Habermas and the mediated public sphere

The critical analysis of Jurgen Habermas, dropped nonchalantly into a variety of conversations, seems little understood, even by academics. The public sphere at the centre of his thesis was by definition inclusive, but entry depended on one’s education and qualification as a property owner.

The idea of a neutral social space for critical debate among private persons is a wonderful ideal, but it is not as it seems, or as routinely presented, anywhere available. To test this, try avoiding marketing, or any publicity via advertising, for even one day.
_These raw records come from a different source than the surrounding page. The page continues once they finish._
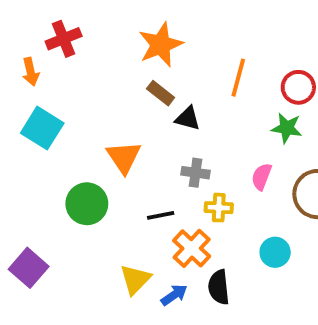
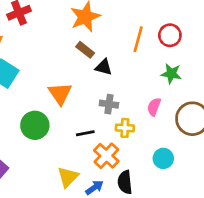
red circle: (298, 87) -> (170, 35), moved

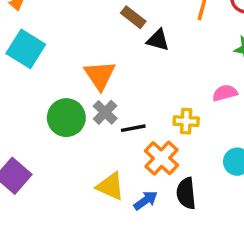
gray cross: (109, 104) -> (105, 112), moved, turned 36
pink semicircle: (154, 107) -> (225, 93), turned 54
yellow triangle: (68, 177) -> (110, 186), turned -50

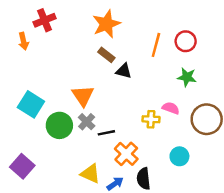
cyan square: (26, 49) -> (31, 104), moved
pink semicircle: (225, 93) -> (171, 108), turned 35
yellow cross: (186, 121) -> (151, 119), moved

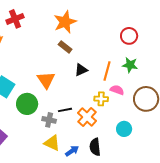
orange line: (156, 45) -> (107, 71), moved
black triangle: (124, 71) -> (81, 70), moved, turned -40
gray cross: (87, 122) -> (49, 120), moved, turned -32
orange cross: (126, 154) -> (87, 117), moved

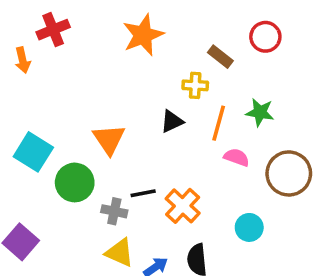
red circle: (129, 36) -> (265, 37), moved
brown rectangle: (65, 47) -> (220, 57), moved
yellow cross: (101, 99) -> (195, 85), moved

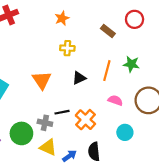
orange star: (143, 35) -> (62, 18), size x0.6
yellow cross: (195, 85) -> (67, 48), moved
black triangle: (172, 121) -> (79, 78), moved
pink semicircle: (237, 157) -> (115, 100), moved
green circle: (75, 182) -> (21, 133), moved

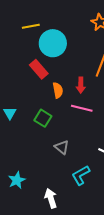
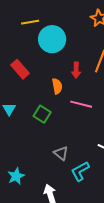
red rectangle: (39, 69) -> (20, 69), moved
red arrow: (81, 85) -> (76, 70), moved
gray triangle: (62, 147) -> (61, 153), moved

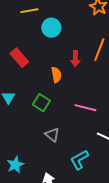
cyan circle: (52, 39) -> (51, 28), size x0.7
pink line: (81, 104) -> (85, 108), moved
gray triangle: (61, 153) -> (52, 135), moved

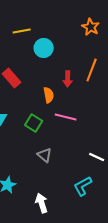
pink line: (85, 108) -> (66, 117), moved
cyan L-shape: (79, 160) -> (83, 186), moved

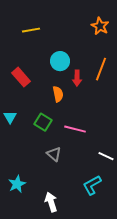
cyan circle: (44, 48) -> (60, 61), moved
pink line: (66, 117) -> (75, 129), moved

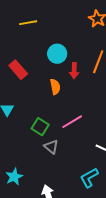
green square: (43, 122) -> (40, 127), moved
pink line: (75, 129) -> (72, 122), turned -45

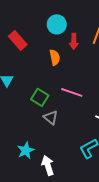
pink line: (72, 122) -> (72, 92), turned 50
cyan star: (14, 177) -> (26, 150), moved

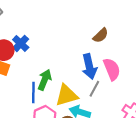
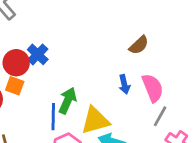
blue arrow: (89, 67) -> (124, 84), size x0.6
gray line: (94, 89) -> (160, 116), moved

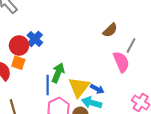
blue arrow: (124, 84) -> (97, 89), moved, turned -48
gray line: (160, 116) -> (131, 46), moved
yellow triangle: (95, 120) -> (79, 87), turned -35

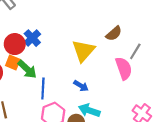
green arrow: (58, 73) -> (27, 69), moved, turned 108
yellow triangle: (79, 87) -> (83, 51), moved
blue arrow: (97, 89) -> (81, 86), moved

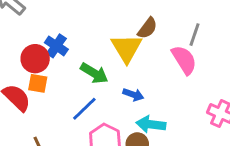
brown semicircle: (114, 34) -> (147, 28), moved
green arrow: (27, 69) -> (94, 73), moved
blue line: (43, 88) -> (84, 109), turned 55

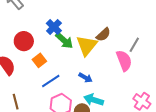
blue cross: (56, 46) -> (54, 27), moved
green arrow: (94, 73) -> (64, 40), moved
orange square: (38, 83) -> (39, 60), moved, turned 32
Q&A simply does not qualify except as a street market of second-hand views, shopped by disingenuous hucksters and self-interested parties, keen to sell their opinions and boost their brand. For some strange idea of balance, dumb ideas are casually represented as viable alternatives next to brilliant ideas. No wonder the “public” are often represented in qualitative research as confused.

Many comments, to articles on the power relations of the media, do however, perhaps more by instinct and intuition, get Habermas’s point regarding the manufacture of consensus by media institutions functioning as publicity machines for this or that powerful interest group. This is particularly true when people say how much they seek to avoid the mainstream media. This is the only attitude to have: avoid it, it is bad for you.


Media cut-up courtesy Metta Bhavana. Created in GIMP.

Habermas argues that mass media is sublimely powerful. It attempts to manipulate and create a public where none exists, and to manufacture a consensus that “this” is what is real and on your mind, beyond anything else “you” could invent for yourself.

The sincerely believed nonsense spoken in the UK by Murdoch editors, that they were merely doing what their readers wanted, is the clearest recent example of the all-pervading invisible veil that sits over and obscures this manufacturing process. It even fools those who work within the factory. The recent knee-jerk reaction from local media landlords to mild alterations to media oversight is a further example of the self-made concept that they know what we want and are defending something precious, namely our right to swallow what they consider public opinion.

As nice bourgeoisie, we would like to see ourselves as open and benignly public, and would hope our opinion is well-considered and personal. Yet the central takeaway from Habermas is that “public opinion” is difficult to define or measure. All the group behaviour methodology in the world cannot nail it down, except as a series of possibles, not any exact thing.

One thing is certain, it is being made for you, if you cannot think of it for yourself. This does not mean humans are dumb agents, incapable of original thought, but it does mean the manufacturers of consensus are gifted manipulators. Do not look into their eyes.